EXERCISE DESCRIPTION: Starting from the line with "Külhoni tall", please copy exactly every line to the end of the listing, but not the pictures.

** MATERIAL FOR THIS TASK follows **

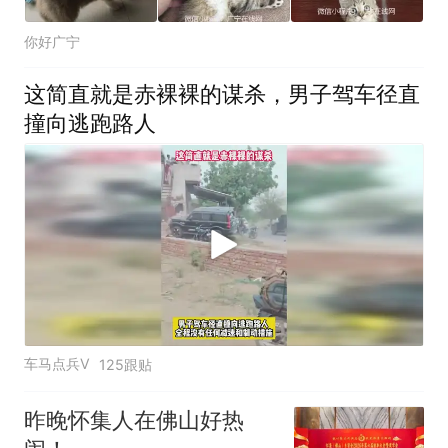
你好广宁
这简直就是赤裸裸的谋杀，男子驾车径直
撞向逃跑路人
车马点兵V
125跟贴
昨晚怀集人在佛山好热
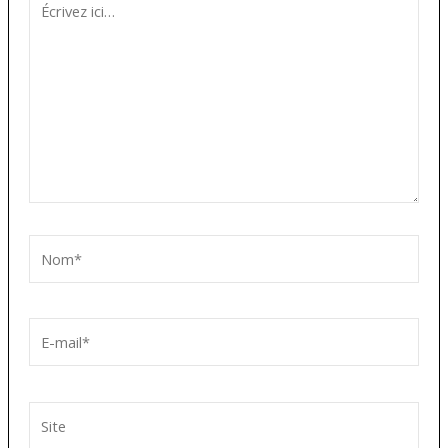
ici…
Nom*
E-
mail*
Site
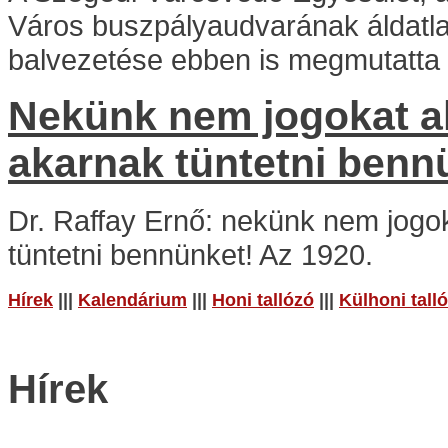
Város buszpályaudvarának áldatlan
balvezetése ebben is megmutatta 
Nekünk nem jogokat a
akarnak tüntetni benn
Dr. Raffay Ernő: nekünk nem jogo
tüntetni bennünket! Az 1920.
Hírek
|||
Kalendárium
|||
Honi tallózó
|||
Külhoni tall
Hírek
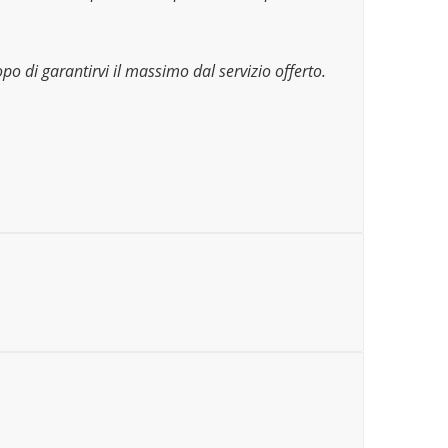
po di garantirvi il massimo dal servizio offerto.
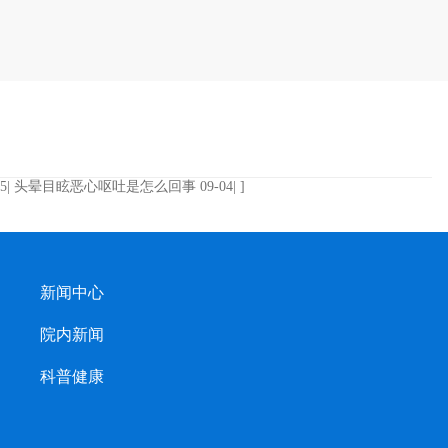
5|
头晕目眩恶心呕吐是怎么回事
09-04| ]
新闻中心
院内新闻
科普健康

** End of MATERIAL FOR THIS TASK **

SOLUTION TO THIS TASK:
Külhoni tall
Hírek
po di garantirvi il massimo dal servizio offerto.
5|
头晕目眩恶心呕吐是怎么回事
09-04| ]
新闻中心
院内新闻
科普健康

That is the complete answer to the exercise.